You and I are part of the fulfillment of this promise. God had no reason whatsoever to pick us to be his own in this faraway place of Wisconsin other than his simple, but unfathomable, love and grace. And that love and grace of our God to us is what leads us to want to look even farther into our families and our friends and our neighborhoods for others. There are thirsty people out there, who either don’t even know they are thirsty, or they know it, but they don’t know where they can find a water station, or they are drinking from fountains that will only make them thirsty again.
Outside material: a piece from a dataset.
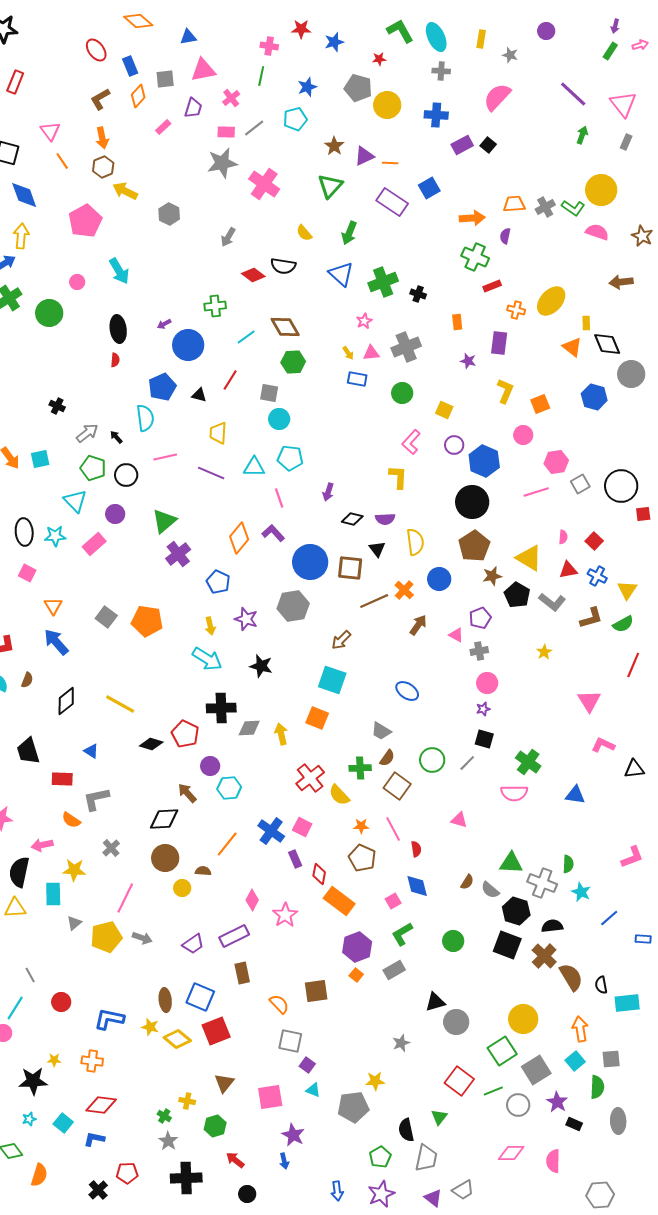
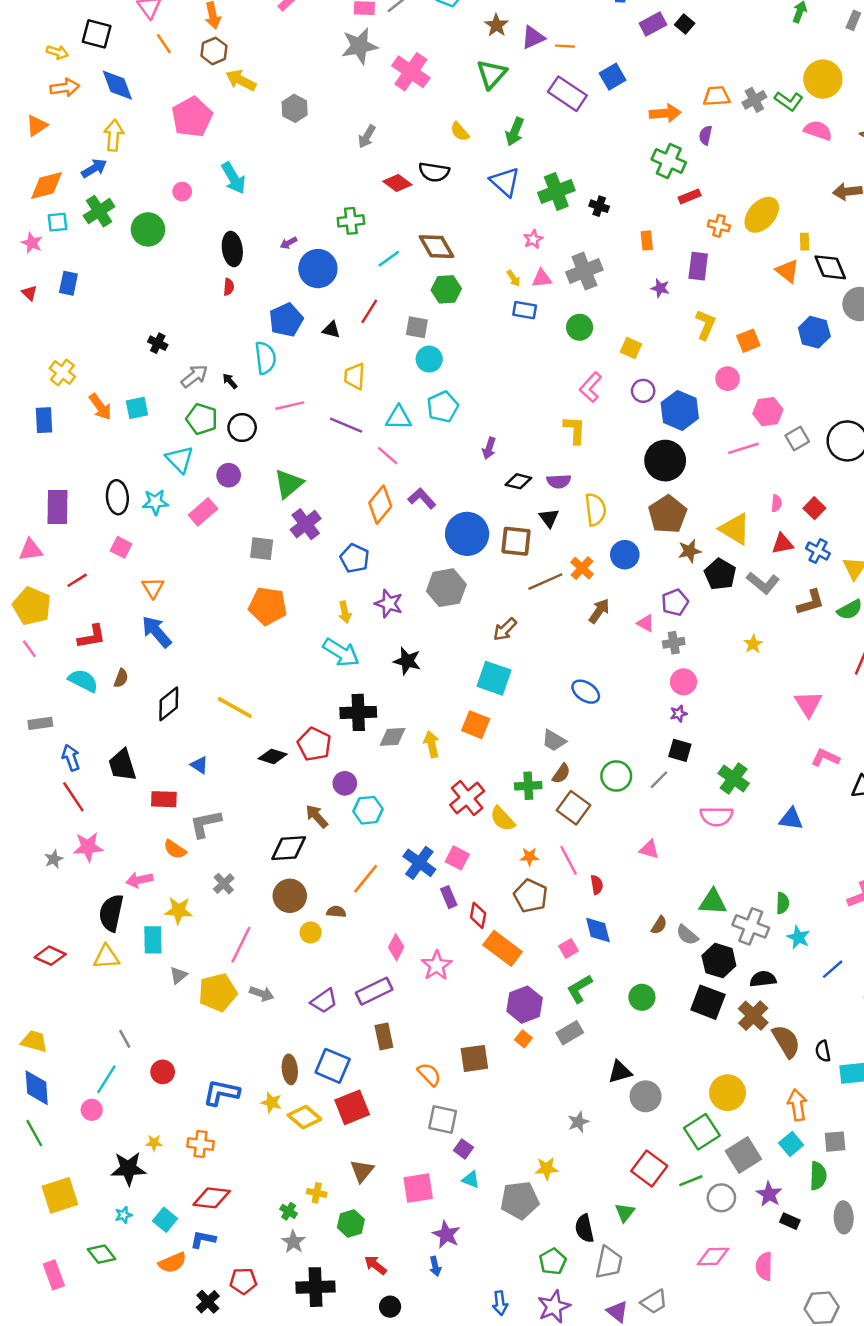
cyan pentagon: (290, 458) -> (443, 407), turned -30
pink line: (279, 498) -> (388, 456), moved, turned -30
gray square: (106, 617) -> (262, 549), moved, turned -30
orange semicircle: (39, 1175) -> (172, 1263), moved, turned 50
You and I are like the people on the twenty-six mile marathon handing out cups of water to people who are running the race – the same race that you and I are actually running at the very same time – with other people, like our fellow members and teachers and staff minister and pastors handing us the same water cup – the covenant promise that Jesus Christ ran the marathon of life for us, that Jesus Christ won the victory of the marathon of life for us, that because of Jesus Christ, no sin we have ever committed will keep us from the finish line, that because of Jesus Christ nothing that happens in our life, no matter how horrible it may truly seem to be, can ever separate us from his love, and that because of Jesus Christ we have every reason to be Jesus Christ and to live Jesus Christ and to share Jesus Christ with people who need Jesus Christ every bit as much as we needed him – and still do.

Brothers and sisters, you are – and you have – the Water of Life. So, have a great race as a new, yet old congregation, because through Jesus Christ this is a marathon every single one of us can run! Amen.